Tip 3: Acknowledge Your Changes

We often change so slowly we don’t recognize what’s happening. I wear my favorite jeans often. Then, one day I realize they are now holey and not wearable. Just yesterday, they were fine. Today? Not fine.

It’s the same things when things change for us physically, intellectually, or emotionally. Sometimes our changes are great. I vividly remember mastering intermediate swimming back when I was nine years old. I remember the first time I a computer program I wrote worked. I remember the first time I mastered my impatience in a work situation. These were all terrific changes.

Sometimes, our changes aren’t so hot. I also remember my losses when I had my first vertigo attack. That attack hit me physically with loss of balance, (temporary) loss of concentration, and the inevitable ups and downs dealing with surprising and immediate physical losses.

We need to acknowledge our losses from change just as much as we celebrate our successes due to change.

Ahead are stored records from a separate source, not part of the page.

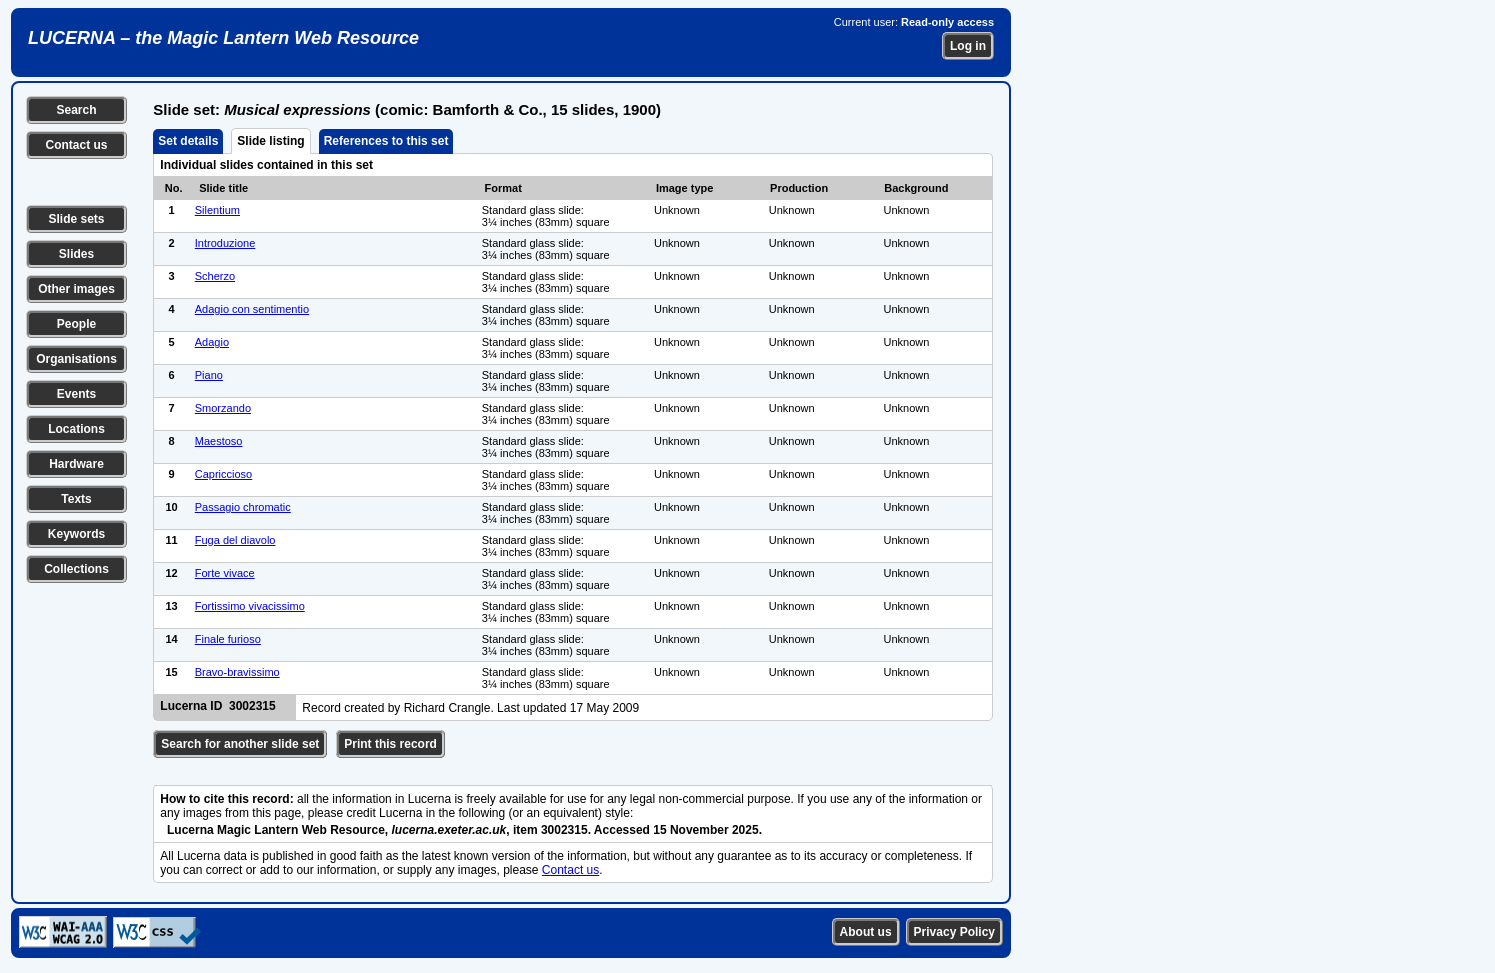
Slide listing (270, 141)
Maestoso (219, 441)
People (76, 324)
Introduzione (225, 243)
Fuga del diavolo (235, 540)
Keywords (76, 534)
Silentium (217, 210)
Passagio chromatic (243, 507)
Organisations (76, 359)
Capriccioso (223, 474)
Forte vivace (225, 573)
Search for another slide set (240, 744)
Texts (76, 499)
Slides (76, 254)
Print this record (390, 744)
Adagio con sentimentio (252, 309)
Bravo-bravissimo (237, 672)
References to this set (386, 141)
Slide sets (76, 219)
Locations (76, 429)
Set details (188, 141)
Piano (209, 375)
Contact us (76, 145)
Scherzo (215, 276)
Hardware (76, 464)
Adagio (212, 342)
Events (76, 394)
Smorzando (223, 408)
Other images (76, 289)
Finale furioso (228, 639)
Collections (76, 569)
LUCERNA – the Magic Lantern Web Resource (223, 38)
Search (76, 110)
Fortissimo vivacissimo (250, 606)
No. (174, 188)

How do you see your changes?

  • I gather quantitative data, as in Tip 2: See Your Reality.
  • I look for qualitative feedback, from myself and others. (When I started to fall because I was unstable from my vertigo, that was feedback! Not the kind of feedback I normally like to receive.)

Some changes are easy to see. Seeing holes in my jeans one day? Easy to see. Disappointing, but easy.

Seeing my capabilities grow incrementally day by day? Not easy to see. I practice many things, such as my writing. I find those small changes difficult to track. “All of a sudden,” I have mastered something new. Well, it’s not one-day mastery. It’s a product of all of those small changes.

I also have trouble seeing small losses every day, whether those are weight losses (good!) or balance losses (bad).

Discovering the data, both qualitative and quantitative is key for me to acknowledge the change.

Here’s why it’s so important to acknowledge our changes. We can manage many situations, as long as we see them for what they are. Without seeing our reality, we can’t acknowledge our gains and losses.

And, once we acknowledge our changes, we can choose what to do about them.